Bugzilla – Bug 340459
fglrx Driver Locks System
Last modified: 2008-06-19 20:53:16 UTC
Ok Stefan, here goes: system: Toshiba P35-S629, P4 3.33Ghz, 1G RAM (64 Meg shared video) video card: ATI MOBILITY RADEON 9600/9700 Series kernel: 2.6.22.12-0.1-default Xorg 7.3: Yast install, download.opensuse.org/repositories/xorg73/openSUSE_10.3 Related Bugs: 338930; 338947 The fglrx driver will run and drive the display beautifully the first time. Any subsequent attempt to load the graphic system hardlocks the system. With xorg 7.2, kdm login was possible, but logout would hardlock the system prior to return to the kdm login screen. Compiz would run with fusion-icon. With xorg 7.3, kdm login is not possible, the screen freezes before the login screen is reached. Booting to runlevel 3 and then issuing 'startx' will start kde and kde will run in a stable manner. Compiz will not run on xorg 7.3. Exiting kde to runlevel 3 yields the following error: QApplication::postEvent: Unexpected null receiver startkde: Shutting down... warning: leaving MCOP Dispatcher and still 9 object references alive. - Arts::SampleStorage - Arts::Synth_MULTI_ADD - Arts::Synth_MULTI_ADD - Arts::Synth_PLAY - Arts::StereoVolumeControl - Arts::StereoEffectStack - Arts::Synth_BUS_DOWNLINK - Arts::SoundServerV2 - Arts::MidiManager warning: leaving MCOP Dispatcher and still 75 types alive. sound server terminated klauncher: Exiting on signal 1 startkde: Running shutdown scripts... startkde: Done. waiting for X server to shut down Synaptics DeviceOff called (EE) fglrx(0): [drm] failed to remove DRM signal handler 21:48 Rankin-P35a~/linux> The fglrx driver gives good frame rates. 150% of that given by the stock radeon driver: 21:45 Rankin-P35a~> glxgears 13317 frames in 5.0 seconds = 2663.297 FPS 21:45 Rankin-P35a~> fgl_glxgears Using GLX_SGIX_pbuffer 2623 frames in 5.0 seconds = 524.600 FPS That is a fair summary of the symptoms and scenarios involved. Bugs: 338930; 338947 contain additional detail about the libraries involved and problems with /usr/lib/libIndirectGL.so.1.2, /usr/lib/libGL.so.1.2 and /usr/X11R6/lib/libGL.so.1.2. I'm attaching the Xorg.0.log and xorg.conf under a separate post. Take a look and let me know what you want me to send and test. I'm more than ready to help you get to the bottom of this one too. Also, if it becomes necessary, I'll be glad to provide you direct access to this box via remote X or ssh, your call. Thanks for your hard work.
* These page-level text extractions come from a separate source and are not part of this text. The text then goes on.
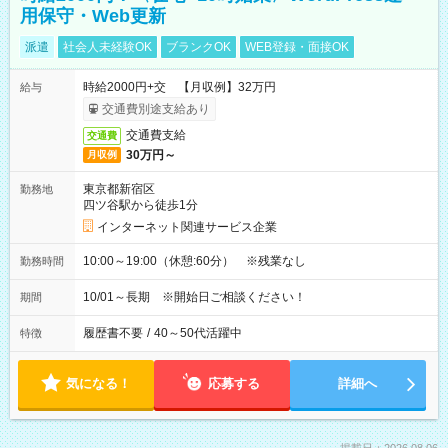
用保守・Web更新
派遣
社会人未経験OK
ブランクOK
WEB登録・面接OK
時給2000円+交 【月収例】32万円
給与
交通費別途支給あり
交通費支給
交通費
30万円～
月収例
東京都新宿区
勤務地
四ツ谷駅から徒歩1分
インターネット関連サービス企業
10:00～19:00（休憩:60分） ※残業なし
勤務時間
10/01～長期 ※開始日ご相談ください！
期間
履歴書不要
/
40～50代活躍中
特徴
気になる！
応募する
詳細へ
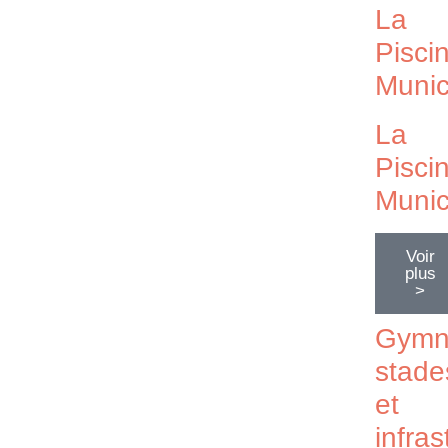
La
Pisci
Munic
La
Pisci
Munic
Voir
plus
>
Gymn
stade
et
infras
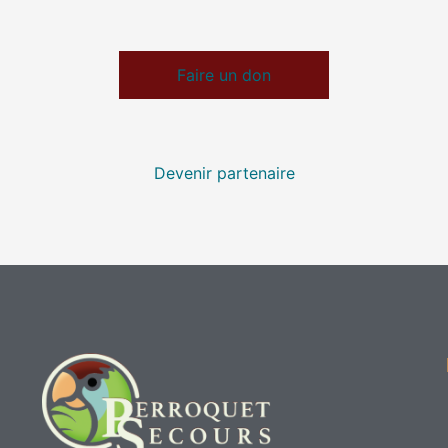
Faire un don
Devenir partenaire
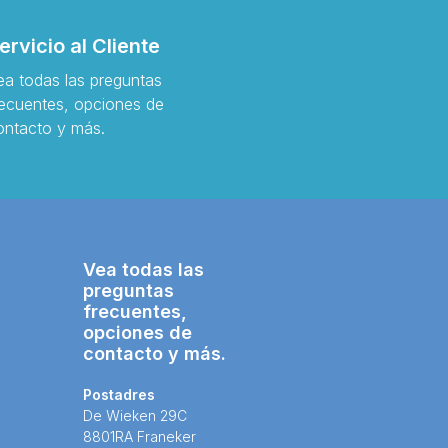
ervicio al Cliente
ea todas las preguntas
recuentes, opciones de
ontacto y más.
Vea todas las
preguntas
frecuentes,
opciones de
contacto y más.
Postadres
De Wieken 29C
8801RA Franeker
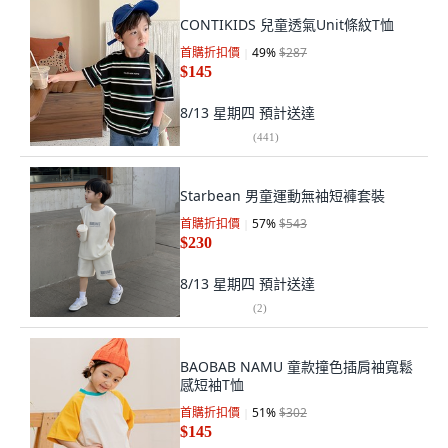
CONTIKIDS 兒童透氣Unit條紋T恤
首購折扣價
49
%
$287
$145
8/13 星期四
預計送達
(
441
)
Starbean 男童運動無袖短褲套裝
首購折扣價
57
%
$543
$230
8/13 星期四
預計送達
(
2
)
BAOBAB NAMU 童款撞色插肩袖寬鬆
感短袖T恤
首購折扣價
51
%
$302
$145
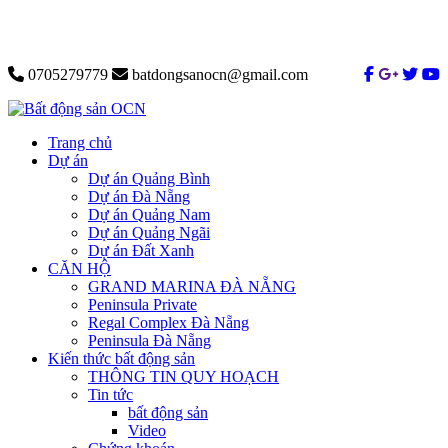
0705279779
batdongsanocn@gmail.com
Trang chủ
Dự án
Dự án Quảng Bình
Dự án Đà Nẵng
Dự án Quảng Nam
Dự án Quảng Ngãi
Dự án Đất Xanh
CĂN HỘ
GRAND MARINA ĐÀ NẴNG
Peninsula Private
Regal Complex Đà Nẵng
Peninsula Đà Nẵng
Kiến thức bất động sản
THÔNG TIN QUY HOẠCH
Tin tức
bất động sản
Video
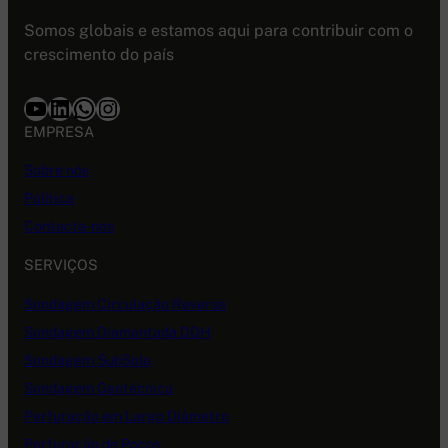
Somos globais e estamos aqui para contribuir com o
crescimento do país
Youtube
LinkedIn
WhatsApp
Instagram
EMPRESA
Sobre nós
Política
Contacte-nos
SERVIÇOS
Sondagem Circulação Reversa
Sondagem Diamantada DDH
Sondagem SubSolo
Sondagem Geotécnica
Perfuração em Largo Diâmetro
Perfuração de Poços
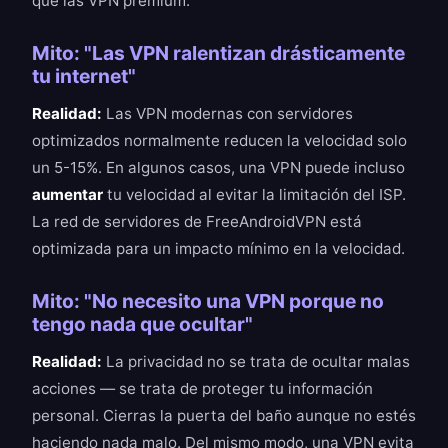
que las VPN premium.
Mito: "Las VPN ralentizan drásticamente
tu internet"
Realidad:
Las VPN modernas con servidores
optimizados normalmente reducen la velocidad solo
un 5-15%. En algunos casos, una VPN puede incluso
aumentar
tu velocidad al evitar la limitación del ISP.
La red de servidores de FreeAndroidVPN está
optimizada para un impacto mínimo en la velocidad.
Mito: "No necesito una VPN porque no
tengo nada que ocultar"
Realidad:
La privacidad no se trata de ocultar malas
acciones — se trata de proteger tu información
personal. Cierras la puerta del baño aunque no estés
haciendo nada malo. Del mismo modo, una VPN evita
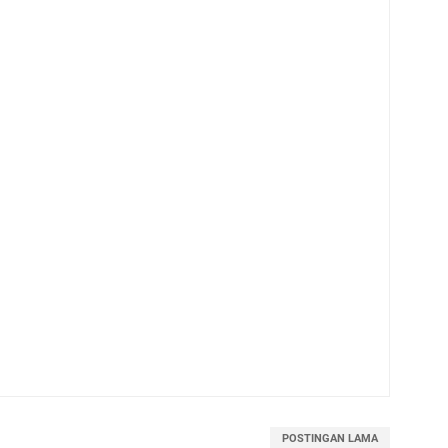
POSTINGAN LAMA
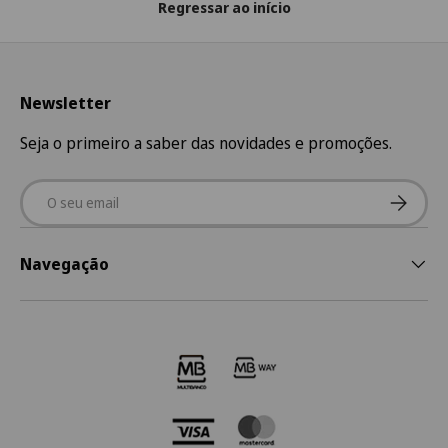
Regressar ao início
Newsletter
Seja o primeiro a saber das novidades e promoções.
Email
Subscre
Navegação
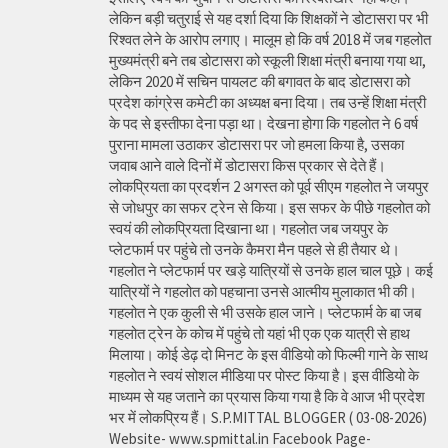
लेकिन बड़ी चतुराई से यह दर्शा दिया कि शिक्षकों ने डोटासरा पर भी
रिश्वत लेने के आरोप लगाए। मालूम हो कि वर्ष 2018 में जब गहलोत
मुख्यमंत्री बने तब डोटासरा को स्कूली शिक्षा मंत्री बनाया गया था,
लेकिन 2020 में सचिन पायलट की बगावत के बाद डोटासरा को
प्रदेश कांग्रेस कमेटी का अध्यक्ष बना दिया। तब उन्हें शिक्षा मंत्री
के पद से इस्तीफा देना पड़ा था। देखना होगा कि गहलोत ने 6 वर्ष
पुराना मामला उठाकर डोटासरा पर जो हमला किया है, उसका
जवाब आने वाले दिनों में डोटासरा किस प्रकार से देते हैं।
लोकप्रियता का प्रदर्शन 2 अगस्त को पूर्व सीएम गहलोत ने जयपुर
से जोधपुर का सफर ट्रेन से किया। इस सफर के पीछे गहलोत को
स्वयं की लोकप्रियता दिखाना था। गहलोत जब जयपुर के
प्लेटफार्म पर पहुंचे तो उनके कैमरा मैन पहले से ही तैयार थे।
गहलोत ने प्लेटफार्म पर खड़े यात्रियों से उनके हाल चाल पूछे। कई
यात्रियों ने गहलोत को पहचाना उनसे आत्मीय मुलाकात भी की।
गहलोत ने एक कुली से भी उसके हाल जाने। प्लेटफार्म के बा जब
गहलोत ट्रेन के कोच में पहुंचे तो यहां भी एक एक यात्री से हाथ
मिलाया। कोई डेढ़ दो मिनट के इस वीडियो को फिल्मी गाने के साथ
गहलोत ने स्वयं सोशल मीडिया पर पोस्ट किया है। इस वीडियो के
माध्यम से यह जताने का प्रयास किया गया है कि वे आज भी प्रदेश
भर में लोकप्रिय हैं। S.P.MITTAL BLOGGER ( 03-08-2026)
Website- www.spmittal.in Facebook Page-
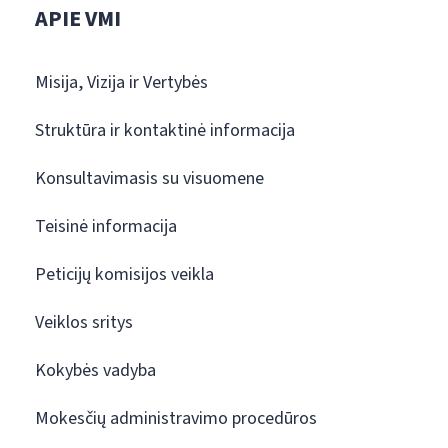
APIE VMI
Misija, Vizija ir Vertybės
Struktūra ir kontaktinė informacija
Konsultavimasis su visuomene
Teisinė informacija
Peticijų komisijos veikla
Veiklos sritys
Kokybės vadyba
Mokesčių administravimo procedūros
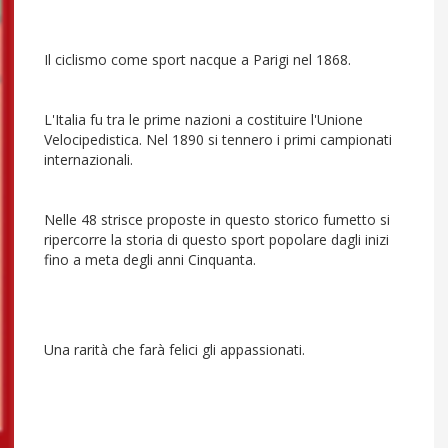
Il ciclismo come sport nacque a Parigi nel 1868.
L'Italia fu tra le prime nazioni a costituire l'Unione
Velocipedistica. Nel 1890 si tennero i primi campionati
internazionali.
Nelle 48 strisce proposte in questo storico fumetto si
ripercorre la storia di questo sport popolare dagli inizi
fino a meta degli anni Cinquanta.
Una rarità che farà felici gli appassionati.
Created attachment 182740 [details] xorg.conf for fglrx driver
Created attachment 182741 [details] Xorg.0.log for fglrx driver
The symptoms are exactly the same regardless of whether the fglrx driver used is from the Yast install of the www2.ati.com drivers: 22:07 Rankin-P35a~/linux> rpm -qa | grep fglrx ati-fglrxG01-kmp-default-8.42.3_2.6.22.9_0.4-1.1 x11-video-fglrxG01-8.42.3-2.1 or the driver built with: sh ati-driver-installer-8.42.3-x86.x86_64.run --buildpkg SuSE/SUSE103-IA32 --- Additionally, ATI Control Center does not work with either the radeon or fglrx driver.
Here is an additional tidbit. While trying to start compiz from the command line, I get the following error: # compiz --replace --sm-disable --ignore-desktop-hints ccp --indirect-rendering --no-libgl-fallback compiz (core) - Fatal: GLX_EXT_texture_from_pixmap is missing compiz (core) - Error: Failed to manage screen: 0 compiz (core) - Fatal: No manageable screens found on display :0.0 Evidently this is a libGL issues. Just thought I would pass it along.
This is what happens when you specify --no-libgl-fallback. Background: Bug #234154.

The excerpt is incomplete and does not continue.